Over recent years the UK government has tightened the tax regime for those non-UK domiciles who are long-term residents in the UK.
A UK resident is normally taxed on the ‘arising’ basis of taxation. This means that all their worldwide income and gains will be taxable in the UK.
Therefore, even if foreign income and gains have already been taxed in another country they may still be taxable in the UK and must be declared on a tax return. In many cases, relief is given in the UK for foreign tax paid on foreign income and gains under the provisions of the relevant Double Taxation Agreements (DTAs) or via unilateral relief.
A person’s domicile is usually the country their father considered his permanent home when they were born. It can change if they move abroad and do not intend to return.
A UK resident who is not domiciled in the UK has a choice of whether to use the arising basis of taxation or the ‘remittance’ basis of taxation whereby they only pay UK income or capital gains tax when they remit overseas income or investment gains into the UK. It must be reported in a Self-Assessment tax return.
The remittance basis can only be used for non-domiciles and means that, for a tax year, UK tax will be paid on:
- any income and gains which arise/accrue in the UK
- any foreign income and gains exceeding £2,000 that is brought (or remitted) to the UK, even if that remittance occurs in a later tax year
HMRC’s Guidance on Residence, Domicile and the Remittance Basis explains the rules for bringing income or gains to the UK: https://www.gov.uk/government/publications/residence-domicile-and-remittance-basis-rules-uk-tax-liability/guidance-note-for-residence-domicile-and-the-remittance-basis-rdr1.

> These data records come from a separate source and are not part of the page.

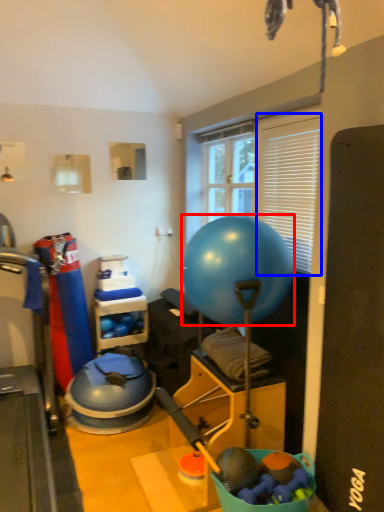 Question: Which point is further to the camera, ball (highlighted by a red box) or window screen (highlighted by a blue box)?

Choices:
 (A) ball
 (B) window screen

Answer: (B) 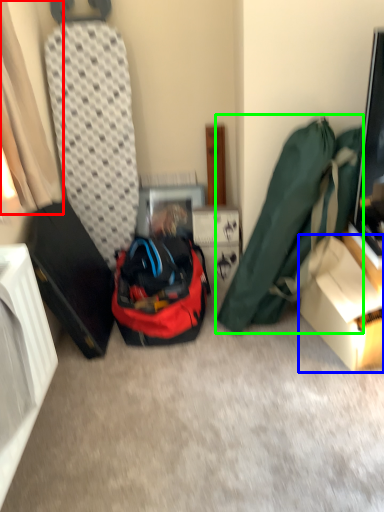 Question: Which object is positioned farthest from curtain (highlighted by a red box)? Select from box (highlighted by a blue box) and luggage and bags (highlighted by a green box).

Choices:
 (A) box
 (B) luggage and bags

Answer: (A) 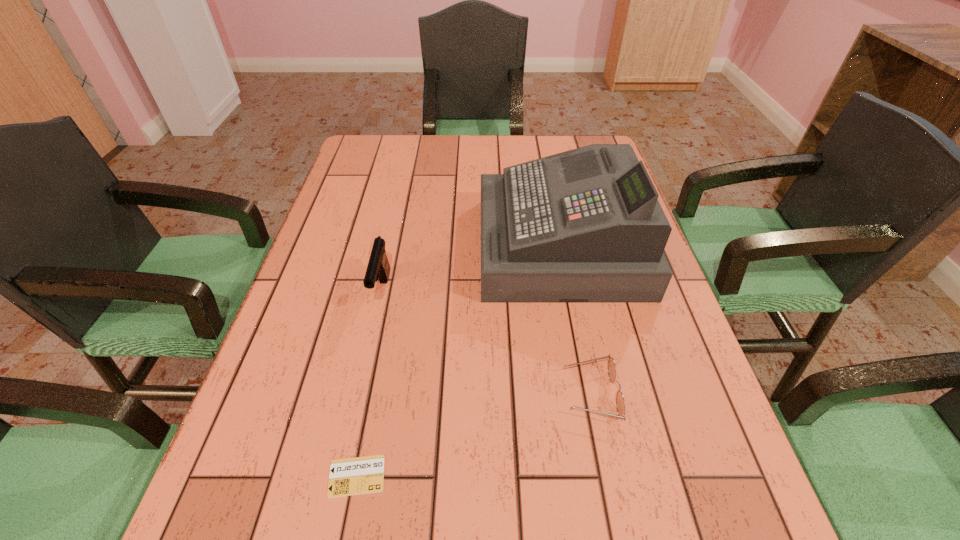 Find the location of a particular element. The image size is (960, 540). free space located 0.380m on the front-facing side of the spectacles is located at coordinates (361, 394).

Locate an element on the screen. Image resolution: width=960 pixels, height=540 pixels. vacant space located on the front-facing side of the spectacles is located at coordinates (501, 394).

You are a GUI agent. You are given a task and a screenshot of the screen. Output one action in this format:
    pyautogui.click(x=<x>, y=<y>)
    Task: Click on the vacant space located 0.170m on the front-facing side of the spectacles
    The width and height of the screenshot is (960, 540).
    Given the screenshot: What is the action you would take?
    pyautogui.click(x=474, y=394)

Identify the location of free space located 0.130m on the right of the identity card. (466, 476).

Locate an element on the screen. The height and width of the screenshot is (540, 960). object located at the right edge is located at coordinates (583, 226).

I want to click on vacant region at the far edge of the desktop, so click(x=452, y=141).

In the image, there is a desktop. Identify the location of vacant space at the near edge. The height and width of the screenshot is (540, 960). (409, 536).

Image resolution: width=960 pixels, height=540 pixels. What are the coordinates of `vacant space at the left edge of the desktop` in the screenshot? It's located at (337, 400).

The width and height of the screenshot is (960, 540). I want to click on vacant space at the right edge of the desktop, so point(647,413).

You are a GUI agent. You are given a task and a screenshot of the screen. Output one action in this format:
    pyautogui.click(x=<x>, y=<y>)
    Task: Click on the free space at the far right corner of the desktop
    
    Given the screenshot: What is the action you would take?
    pyautogui.click(x=575, y=139) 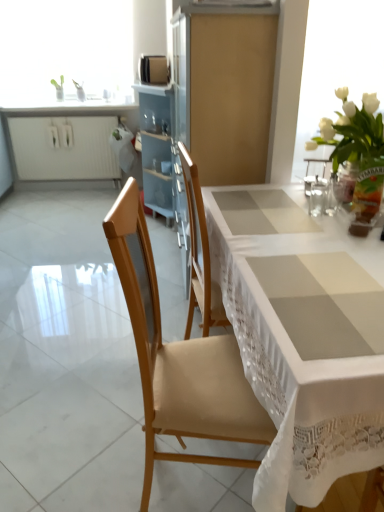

It is not possible to use the remittance basis when a person is “deemed” domiciled meaning that they will pay taxation on their worldwide income and gains on an arising basis. An individual who is non-UK domiciled will be treated as “deemed” domiciled in the UK for tax purposes if they meet condition A or B:
Condition A – the individual:
- was born in the UK
- their domicile of origin was in the UK
- was resident in the UK for 2017 to 2018 or later years
Condition B – the individual:
- has been UK resident for at least 15 of the 20 years immediately before the relevant tax year
The non-domiciled tax charge
Claiming the remittance basis means a person pays UK tax on the income or gains they bring to the UK, but they will:
- lose tax-free allowances for income tax and capital gains tax
- pay an annual charge if they have been resident of the UK for a certain amount of time
The annual charge is either:
- £30,000 if they have been here for at least 7 of the previous 9 tax years
- £60,000 for at least 12 of the previous 14 tax years
Future planning opportunities using an international investment bond
An investment bond is a ‘non-income producing’ asset that can provide UK resident non-UK domiciles or deemed-UK domiciled individuals with tax advantages allowing policyholders freedom to access an almost unlimited range of unit trusts, investment trusts and other acceptable pooled funds.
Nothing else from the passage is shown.